Although the data below contains pictures, output only the lines between those holding "Коллектив (на" and "Validación PAT Comercial", inclusive, exactly and without those pictures.

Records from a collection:
>>>>

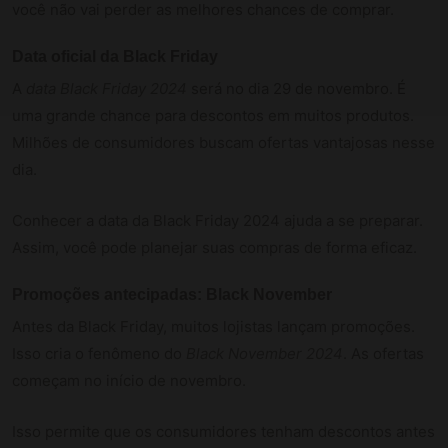
você não vai perder as melhores chances de comprar.
Data oficial da Black Friday
A
data Black Friday 2024
será no dia 29 de novembro. É
uma grande chance para descontos em muitos produtos.
Milhões de consumidores buscam ofertas vantajosas nesse
dia.
Conhecer a data da Black Friday 2024 ajuda a se preparar.
Assim, você pode planejar suas compras de forma eficaz.
Promoções antecipadas: Black November
Antes da Black Friday, muitos lojistas lançam promoções.
Isso cria o fenômeno do
Black November 2024
. As ofertas
começam no início de novembro.
Isso permite que os consumidores tenham descontos antes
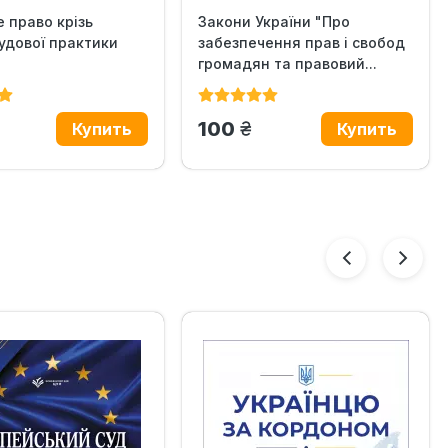
 право крізь
Закони України "Про
удової практики
забезпечення прав і свобод
громадян та правовий...
рн.
грн.
100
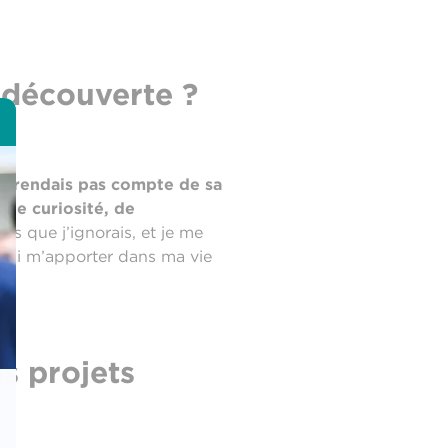
e découverte ?
e rendais pas compte de sa
 de curiosité, de
es que j’ignorais, et je me
aussi m’apporter dans ma vie
os projets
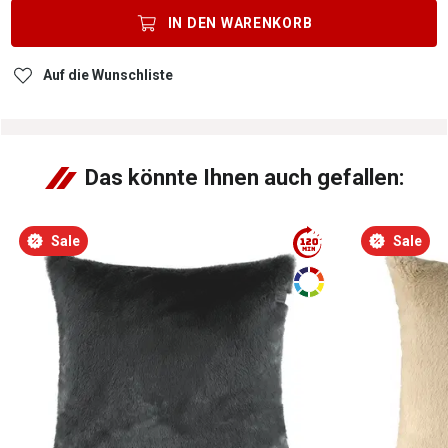
IN DEN
WARENKORB
Auf die Wunschliste
Das könnte Ihnen auch gefallen:
Sale
Sale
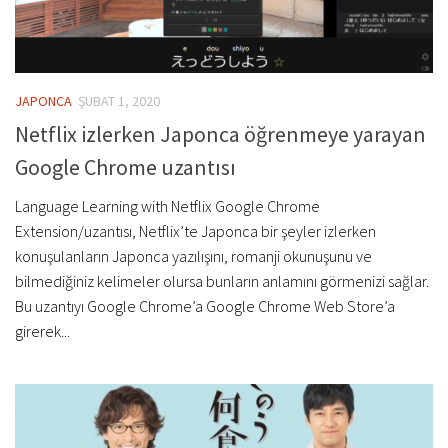
JAPONCA
ŞUBAT 1, 2020
Netflix izlerken Japonca öğrenmeye yarayan
Google Chrome uzantısı
Language Learning with Netflix Google Chrome
Extension/uzantısı, Netflix’te Japonca bir şeyler izlerken
konuşulanların Japonca yazılışını, romanji okunuşunu ve
bilmediğiniz kelimeler olursa bunların anlamını görmenizi sağlar.
Bu uzantıyı Google Chrome’a Google Chrome Web Store’a
girerek...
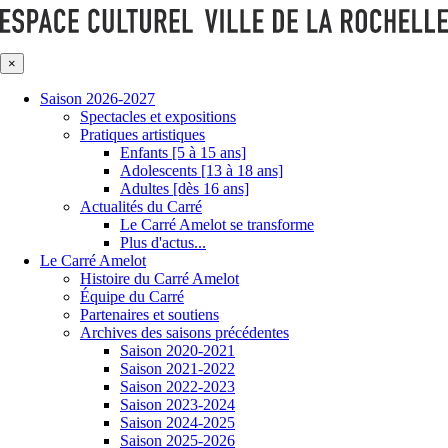
×
Saison 2026-2027
Spectacles et expositions
Pratiques artistiques
Enfants [5 à 15 ans]
Adolescents [13 à 18 ans]
Adultes [dès 16 ans]
Actualités du Carré
Le Carré Amelot se transforme
Plus d'actus...
Le Carré Amelot
Histoire du Carré Amelot
Équipe du Carré
Partenaires et soutiens
Archives des saisons précédentes
Saison 2020-2021
Saison 2021-2022
Saison 2022-2023
Saison 2023-2024
Saison 2024-2025
Saison 2025-2026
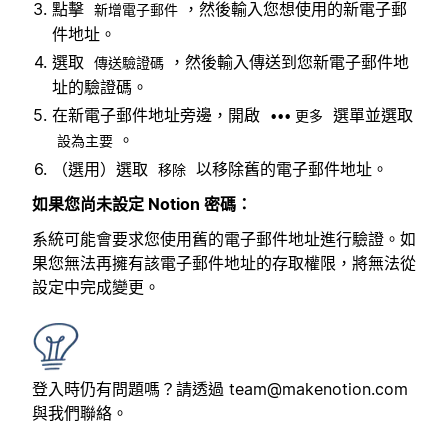
點擊
，然後輸入您想使用的新電子郵
新增電子郵件
件地址。
選取
，然後輸入傳送到您新電子郵件地
傳送驗證碼
址的驗證碼。
在新電子郵件地址旁邊，開啟
選單並選取
••• 更多
。
設為主要
（選用）選取
以移除舊的電子郵件地址。
移除
如果您尚未設定 Notion 密碼：
系統可能會要求您使用舊的電子郵件地址進行驗證。如
果您無法再擁有該電子郵件地址的存取權限，將無法從
設定中完成變更。
登入時仍有問題嗎？請透過
team@makenotion.com
與我們聯絡。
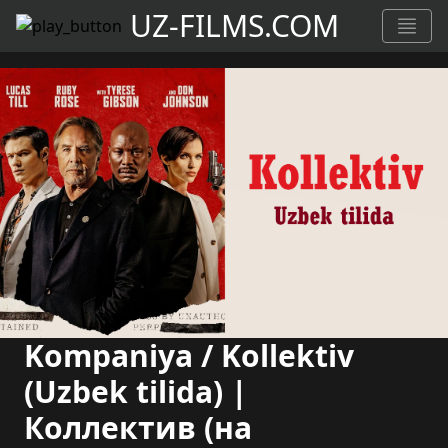
UZ-FILMS.COM
Kompaniya / Kollektiv
(Uzbek tilida) |
Коллектив (на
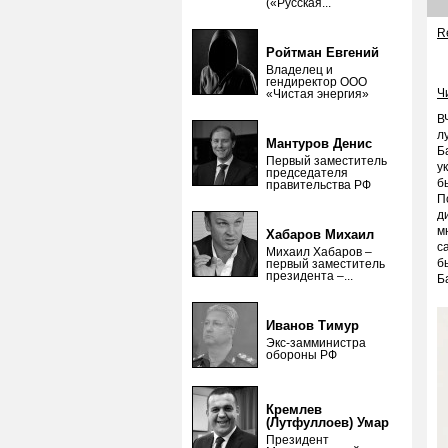
(«Русская...
Re
Ройтман Евгений
Владелец и
гендиректор ООО
Ч
«Чистая энергия»
В
л
Мантуров Денис
Б
Первый заместитель
у
председателя
б
правительства РФ
П
д
м
Хабаров Михаил
с
Михаил Хабаров –
б
первый заместитель
президента –...
Б
Иванов Тимур
Экс-замминистра
обороны РФ
Кремлев
(Лутфуллоев) Умар
Президент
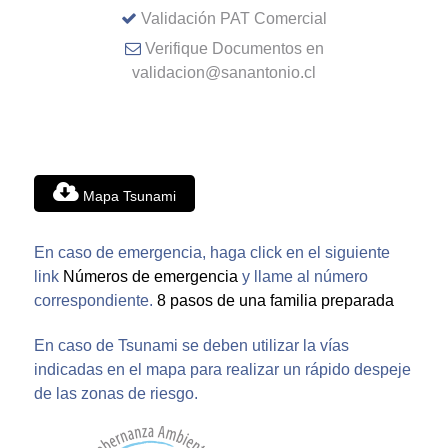
Validación PAT Comercial
Verifique Documentos en
validacion@sanantonio.cl
Mapa Tsunami
En caso de emergencia, haga click en el siguiente
link
Números de emergencia
y llame al número
correspondiente.
8 pasos de una familia preparada
En caso de Tsunami se deben utilizar la vías
indicadas en el mapa para realizar un rápido despeje
de las zonas de riesgo.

<<<<

Task output
Коллектив (на
(«Русская...
Re
Ройтман Евгений
Владелец и
гендиректор ООО
Ч
«Чистая энергия»
В
л
Мантуров Денис
Б
Первый заместитель
у
председателя
б
правительства РФ
П
д
м
Хабаров Михаил
с
Михаил Хабаров –
б
первый заместитель
президента –...
Б
Иванов Тимур
Экс-замминистра
обороны РФ
Кремлев
(Лутфуллоев) Умар
Президент
Validación PAT Comercial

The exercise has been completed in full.